JOHNIE'S STORY.
I wanted to be good. I wanted to have lots of fun.
When I got up in the morning I said, "Here's another long day, and no school." I did n't have to hurry up. Mamma let me take as long as I liked to eat my breakfast.
After breakfast was the worst. We wanted to do the biggest lot of things you ever knew, but we could n't.
We began to play store. That was fun for a little while. Then Susan scolded because we took her new pie-pans for our angleworms. We sold the worms ten for a cent for the boys to fish with.
When we were tired of the store, we had to put things all back in their places.
We wanted a circus. Wo made a good one with our cat Mopsy for a tiger. Six boys gave us five pins each to see it. They found the pins in their mothers' cushions.
Edgar Lane's mother bought a ticket. We made tickets out of pretty colored paper.
I lost mother's best scissors somehow. It took all the money in my bank to pay for them.
When we were having some jolly fun Susan called out, "You bad, wicked children, you've got your ma's best shawl for a curtain."
We did n't know it was her best shawl. It didn't look nice. Papa said it was camel's hair. We never thought camels had such queer hair.
We didn't play circus any more.
We went in the garden and camped out. We played the trees were high mountains. I was on the Alps. My sister in the grammar school told me about the Alps.
Edgar was in the same tree on another limb.
He called his "The Catskills." He went to those mountains once. We had a splendid time. Pretty soon Grandpa came out and said, "Here, you young rascals, come down, you will shake off all my nice fruit!"
There don't seem to be any place for boys.
I told Susan so, and she said boys were always in the way.
If we could only leave things around it would be better.
It spoils vacation when some one keeps saying, "Don't do that!" or, "O, dear, those boys!"
Edgar says clothes are hateful things. His mother wants him to look pretty. He wants to roll on the grass, but he can't. My mother lets me. I have some overalls and stout shoes, and I roll.

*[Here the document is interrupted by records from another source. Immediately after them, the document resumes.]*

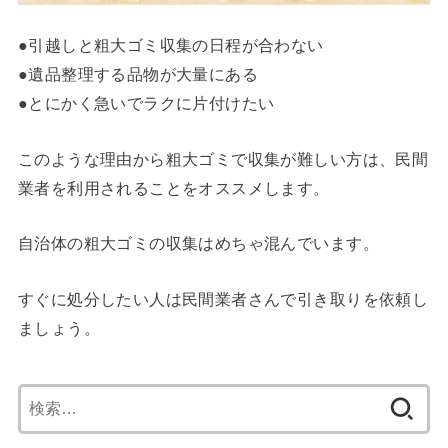
●引越しと粗大ゴミ収集の日程が合わない
●遺品整理する品物が大量にある
●とにかく急いでラクに片付けたい
このような理由から粗大ゴミで収集が難しい方は、民間
業者を利用されることをオススメします。
自治体の粗大ゴミの収集はめちゃ混んでいます。
すぐに処分したい人は民間業者さんで引き取りを依頼し
ましょう。
検
索:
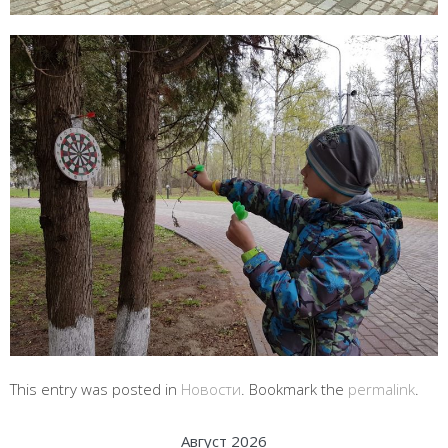
This entry was posted in
Новости
. Bookmark the
permalink
.
Август 2026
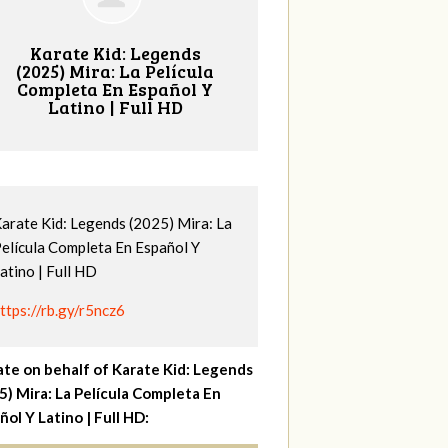
Karate Kid: Legends
(2025) Mira: La Película
Completa En Español Y
Latino | Full HD
arate Kid: Legends (2025) Mira: La
elícula Completa En Español Y
atino | Full HD
ttps://rb.gy/r5ncz6
te on behalf of Karate Kid: Legends
5) Mira: La Película Completa En
ñol Y Latino | Full HD:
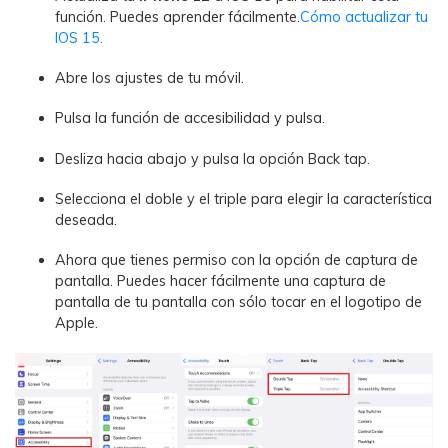
función. Puedes aprender fácilmente.
Cómo actualizar tu
IOS 15.
Abre los ajustes de tu móvil.
Pulsa la función de accesibilidad y pulsa.
Desliza hacia abajo y pulsa la opción Back tap.
Selecciona el doble y el triple para elegir la característica
deseada.
Ahora que tienes permiso con la opción de captura de
pantalla. Puedes hacer fácilmente una captura de
pantalla de tu pantalla con sólo tocar en el logotipo de
Apple.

My papa says boys have to climb and roll and keep busy if they want to grow strong.
When we got tired of our mountains we went fishing. I tumbled in and spoiled my straw hat. It was not deep, only the mud.
Vacations would be nice if it wasn't for the big folks. They want you to do as they do.
My papa and mamma don't, but grandma and aunties and my big cousins do. They make you feel prickly all over telling you about proper things.
I tell you it's real hard to feel full of fun and not let it out. It's hard to be a boy in vacation unless you can go off in the country or down by the sea.